# Chapter 9 - Up and Running with TensorFlow

## Basics

TensorFlow computations are defined in terms of graphs. The following does not actually evaluate the expression assigned to `f`, rather it defines a graph for performing the computation:

In [1]:
import tensorflow as tf

x = tf.Variable(3, name="x")
y = tf.Variable(4, name="y")
f = x*x*y + y + 2

To actually evaluate that expression, we need to create a session:

In [2]:
sess = tf.Session()

The variables `x` and `y` also do not yet exist. What we have created are graph nodes that define a default value for those variables. Before we can run the graph, we need to initialize them:

In [3]:
sess.run(x.initializer)
sess.run(y.initializer)

Finally, we can evaluate the graph:

In [4]:
result = sess.run(f)
sess.close()
result

42

### Shortcuts

The TensorFlow API allows us to define a *default session*, so that we do not need to qualify all API calls with `sess.`, or similar.

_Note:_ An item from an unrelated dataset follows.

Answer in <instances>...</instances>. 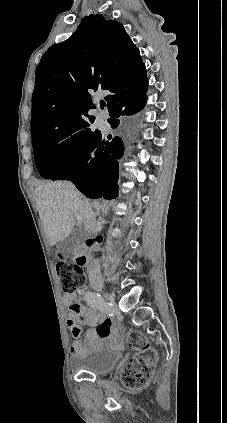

This also allows us to call `run()` directly on a graph node:

In [5]:
with tf.Session() as sess:
    x.initializer.run()
    y.initializer.run()
    result = f.eval()

result

42

Finally, we can save some ourselves some effort in initializing variables, by automatically initializing global variables:

In [6]:
init = tf.global_variables_initializer()

with tf.Session() as sess:
    init.run()
    result = f.eval()
    
result

42

### Graph management

Newly created modes are automatically added to the default graph:

In [7]:
x1 = tf.Variable(1)
x1.graph is tf.get_default_graph()

True

However, multiple graphs are supported, and we can temporarily change the default graph within a block:

In [8]:
graph = tf.Graph()
with graph.as_default():
    x2 = tf.Variable(2)
    
x2.graph is graph

True

In [9]:
x2.graph is tf.get_default_graph()

False

### Node evaluation

When a node is evaluated directly, TensorFlow will re-evaluate all of the nodes that it depends on. In the following example, the evaluation of `y` and `z` will cause the `x` to be evaluated twice:

In [10]:
w = tf.constant(3)
x = w + 2
y = x + 5
z = x * 3

with tf.Session() as sess:
    print(y.eval())
    print(z.eval())

10
15


We can avoid redundant calculations by calling `sess.run()` with an array of nodes that we would like to evaluate:

In [11]:
with tf.Session() as sess:
    y_val, z_val = sess.run([y, z])
    print(y_val)
    print(z_val)

10
15


## Linear Regression

For this example, we'll use the California housing dataset, which we can fetch using scikit-learn:

In [12]:
import numpy as np
from sklearn.datasets import fetch_california_housing

housing = fetch_california_housing()
m, n = housing.data.shape
m, n

(20640, 8)

Add a column of 1's for the bias term:

In [13]:
housing_data_w_bias = np.c_[np.ones((m, 1)), housing.data]
housing_data_w_bias.shape

(20640, 9)

Reshape the target values:

In [14]:
target = housing.target.reshape(-1, 1)
target.shape

(20640, 1)

### Normal equation

In [15]:
# Prepare inputs
X = tf.constant(housing_data_w_bias, dtype=tf.float32, name="X")
y = tf.constant(target, dtype=tf.float32, name="y")
XT = tf.transpose(X)

# Define normal equation
theta = tf.matmul(tf.matmul(tf.matrix_inverse(tf.matmul(XT, X)), XT), y)

# Evaluate
with tf.Session() as sess:
    theta_value = theta.eval()
    
theta_value

array([[-3.7465141e+01],
       [ 4.3573415e-01],
       [ 9.3382923e-03],
       [-1.0662201e-01],
       [ 6.4410698e-01],
       [-4.2513184e-06],
       [-3.7732250e-03],
       [-4.2664889e-01],
       [-4.4051403e-01]], dtype=float32)

### Gradient descent

Recall that for gradient descent, we can improve performance of the algorithm by scaling and centering the data:

In [27]:
from sklearn.preprocessing import StandardScaler

scaler = StandardScaler()
scaled_housing_data = scaler.fit_transform(housing.data)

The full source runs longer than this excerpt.